* [Your task] Copy out all lines bearing the word "bucal" from the listing below.

**** Task data

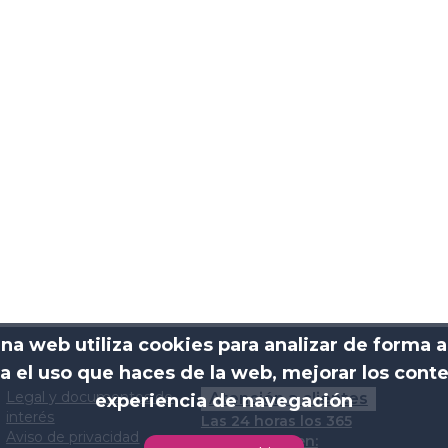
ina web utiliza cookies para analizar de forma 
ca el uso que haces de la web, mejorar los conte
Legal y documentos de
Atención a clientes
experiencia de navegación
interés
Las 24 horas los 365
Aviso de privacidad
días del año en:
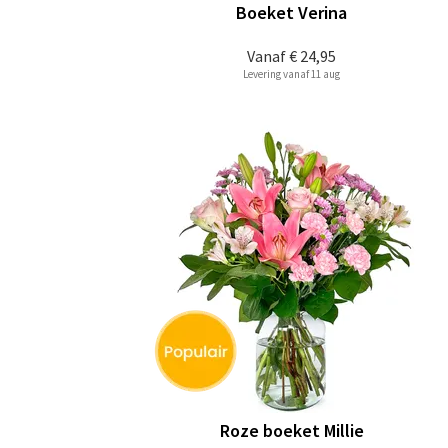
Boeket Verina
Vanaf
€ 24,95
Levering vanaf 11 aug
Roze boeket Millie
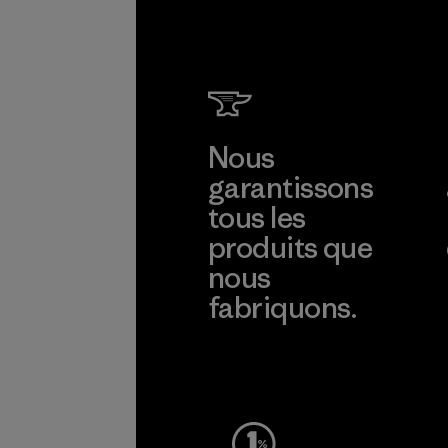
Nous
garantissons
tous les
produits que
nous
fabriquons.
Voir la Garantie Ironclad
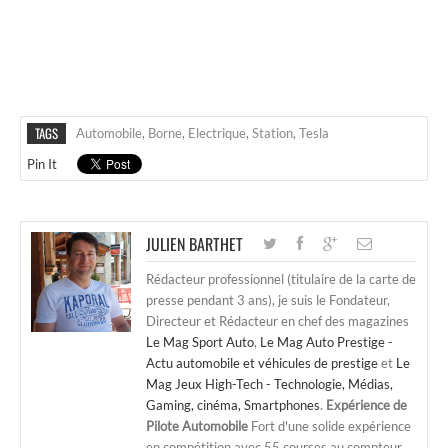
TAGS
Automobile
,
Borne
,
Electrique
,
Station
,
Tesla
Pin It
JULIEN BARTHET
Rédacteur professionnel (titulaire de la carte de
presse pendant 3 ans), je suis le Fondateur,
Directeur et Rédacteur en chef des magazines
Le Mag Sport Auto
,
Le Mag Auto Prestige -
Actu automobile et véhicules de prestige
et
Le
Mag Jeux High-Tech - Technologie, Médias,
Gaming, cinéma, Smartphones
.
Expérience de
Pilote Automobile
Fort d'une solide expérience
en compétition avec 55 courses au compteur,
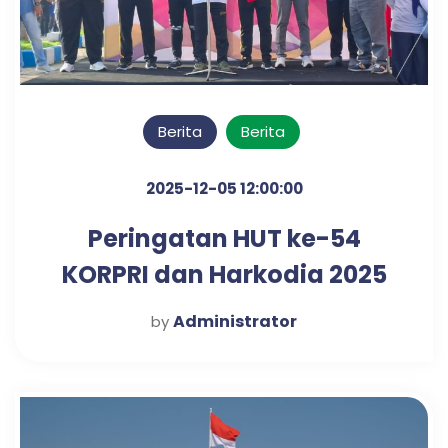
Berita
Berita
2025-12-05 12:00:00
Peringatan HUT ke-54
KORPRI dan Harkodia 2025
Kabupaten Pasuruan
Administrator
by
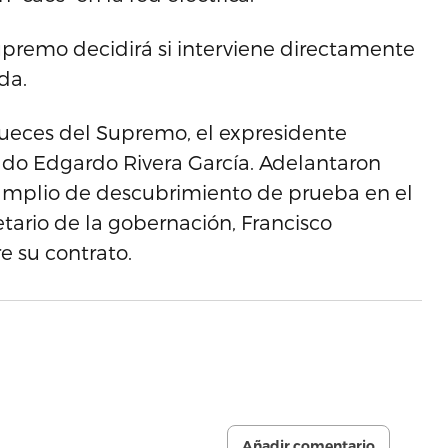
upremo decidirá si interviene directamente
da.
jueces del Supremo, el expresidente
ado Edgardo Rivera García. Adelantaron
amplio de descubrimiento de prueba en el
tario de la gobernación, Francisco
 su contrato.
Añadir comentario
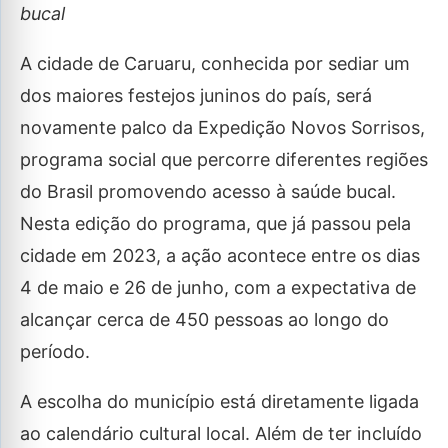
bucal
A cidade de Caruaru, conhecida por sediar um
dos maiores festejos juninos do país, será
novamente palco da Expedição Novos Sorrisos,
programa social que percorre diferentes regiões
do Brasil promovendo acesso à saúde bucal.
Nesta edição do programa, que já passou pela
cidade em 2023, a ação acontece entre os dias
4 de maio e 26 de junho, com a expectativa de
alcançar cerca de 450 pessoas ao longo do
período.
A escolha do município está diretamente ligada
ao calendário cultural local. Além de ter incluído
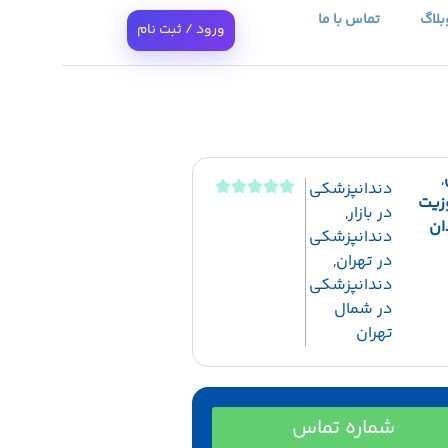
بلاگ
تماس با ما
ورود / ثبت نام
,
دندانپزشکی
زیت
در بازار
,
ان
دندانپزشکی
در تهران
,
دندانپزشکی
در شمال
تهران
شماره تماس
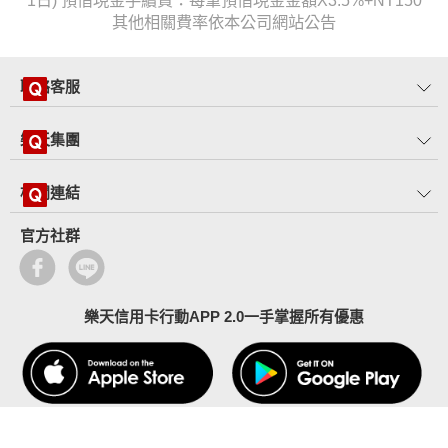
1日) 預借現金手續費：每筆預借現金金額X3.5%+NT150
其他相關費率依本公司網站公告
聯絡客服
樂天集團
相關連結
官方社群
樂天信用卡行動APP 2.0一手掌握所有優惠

********

* [Expected answer]
bucal
do Brasil promovendo acesso à saúde bucal.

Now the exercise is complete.